> **About this exercise**:
Write out the listing from the line with "Photos de réparations" to the line with "Ösen ausweisen, als", both lines included, exactly and nothing beyond. Leave pictures out.

> **Record excerpts**:
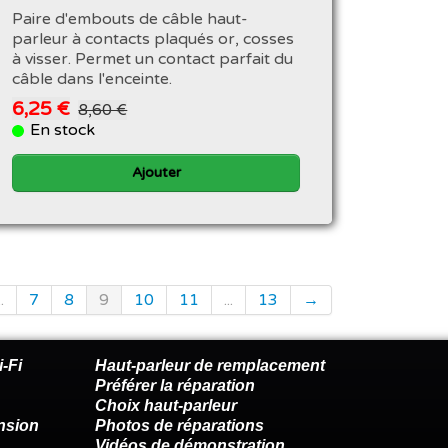
Paire d'embouts de câble haut-
parleur à contacts plaqués or, cosses
à visser. Permet un contact parfait du
câble dans l'enceinte.
6,25 €
8,60 €
En stock
Ajouter
..
7
8
9
10
11
...
13
→
-Fi
Haut-parleur de remplacement
Préférer la réparation
Choix haut-parleur
nsion
Photos de réparations
Vidéos de démonstration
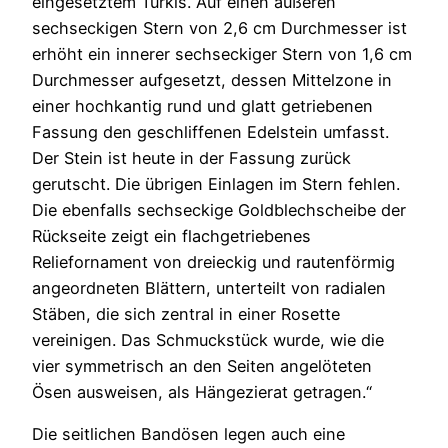
eingesetztem Türkis. Auf einen äußeren
sechseckigen Stern von 2,6 cm Durchmesser ist
erhöht ein innerer sechseckiger Stern von 1,6 cm
Durchmesser aufgesetzt, dessen Mittelzone in
einer hochkantig rund und glatt getriebenen
Fassung den geschliffenen Edelstein umfasst.
Der Stein ist heute in der Fassung zurück
gerutscht. Die übrigen Einlagen im Stern fehlen.
Die ebenfalls sechseckige Goldblechscheibe der
Rückseite zeigt ein flachgetriebenes
Reliefornament von dreieckig und rautenförmig
angeordneten Blättern, unterteilt von radialen
Stäben, die sich zentral in einer Rosette
vereinigen. Das Schmuckstück wurde, wie die
vier symmetrisch an den Seiten angelöteten
Ösen ausweisen, als Hängezierat getragen.“
Die seitlichen Bandösen legen auch eine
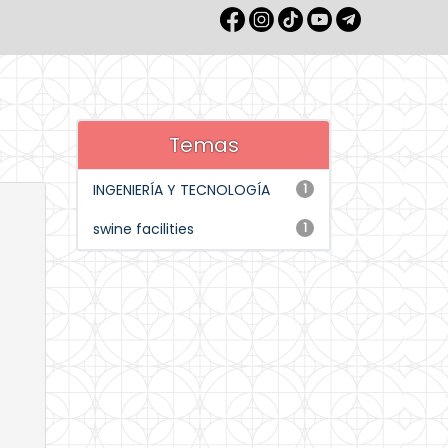
Temas
INGENIERÍA Y TECNOLOGÍA
1
swine facilities
1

> **Response to the task**:
Photos de réparations
Vidéos de démonstration
eingesetztem Türkis. Auf einen äußeren
sechseckigen Stern von 2,6 cm Durchmesser ist
erhöht ein innerer sechseckiger Stern von 1,6 cm
Durchmesser aufgesetzt, dessen Mittelzone in
einer hochkantig rund und glatt getriebenen
Fassung den geschliffenen Edelstein umfasst.
Der Stein ist heute in der Fassung zurück
gerutscht. Die übrigen Einlagen im Stern fehlen.
Die ebenfalls sechseckige Goldblechscheibe der
Rückseite zeigt ein flachgetriebenes
Reliefornament von dreieckig und rautenförmig
angeordneten Blättern, unterteilt von radialen
Stäben, die sich zentral in einer Rosette
vereinigen. Das Schmuckstück wurde, wie die
vier symmetrisch an den Seiten angelöteten
Ösen ausweisen, als Hängezierat getragen.“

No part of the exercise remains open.